Installation
A Brief History of the Build System
There are several issues with the current file system:
Source files should not be present on the top level.
External library linking is a nightmare if you start on a new machine.
The Makefile lists every single source file with repetitive flags. The flags and preprocessor settings are buried in the long Makefile which makes it hard to modify if necessary.
Vlasiator depends on many packages. It takes a huge effort to install the code on a new machine, mainly due to the dependency hell.
To handle the fore-mentioned problems, I propose three major changes:
Reorganize the file levels.
Rewrite the Makefile.
Add a new configuration file.
I have come across several round of modification trying to make the new build system simple and useful.
For a fresh new machine,
./configure.py -h
shows the available options. By default options with prefix -
require no arguments, and options with prefix --
require one argument.
./configure.py -install
tries to install all the dependencies in the new lib
folder except Boost. On Ubuntu it is often installed under the default folder; on supercomputers there is usually a module to load.
To access an existing customized Makefile in
MAKE
folder with library paths and compiler flags, e.g.
./configure.py --machine=yann
then it will include the preset library paths in the main Makefile. By default it links to MAKE/Makefile.default
.
To quickly setup the library paths on a new machine, you create a new makefile
MAKE/Makefile.yours
and set the required links.
Then this can be called with ./configure.py --machine=yours
.
I still keep the options of changing order of solvers, floating point precisions, etc.. Even though they rarely change, it is still changeable, but the default is set to the most common options.

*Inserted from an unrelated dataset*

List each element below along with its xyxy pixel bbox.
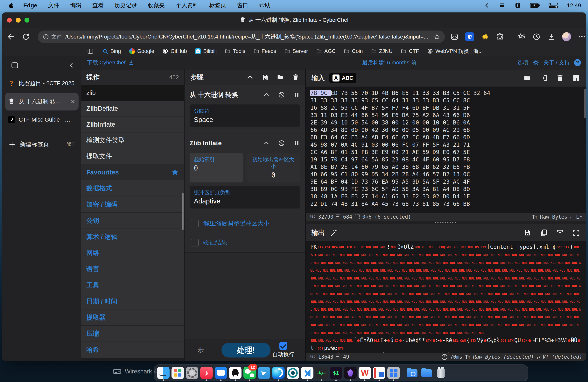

I do not provide support for python2, since the official support has also ended by the end of 2020. It will warn you about obsolete python version.
The tools should in principle also be able to be compiled, but for now it is not guaranteed to work.
This comes together with a new Makefile borrowed from Athena. I need to think about whether or not we should use a hierarchical Makefile architecture.
Even better approach
CMake-like tools will make your life much easier.
Updates
As of 2024, two new things are introduced:
Head-only libraries are now attached as submodules;
A new
build_libraries.sh
script is added to facilitate GitHub CI.
Checkout the official GitHub wiki for how to add the submodules and build the other libraries.
DCCRG
DCCRG is the underlying grid and MPI library for Vlasiator. It provides similar functionality as AMReX and BATL do.
Pros & Cons
Pros:
Simplicity. Given the grid size on the base level, each positive integer corresponds to a unique cell index on any refinement level.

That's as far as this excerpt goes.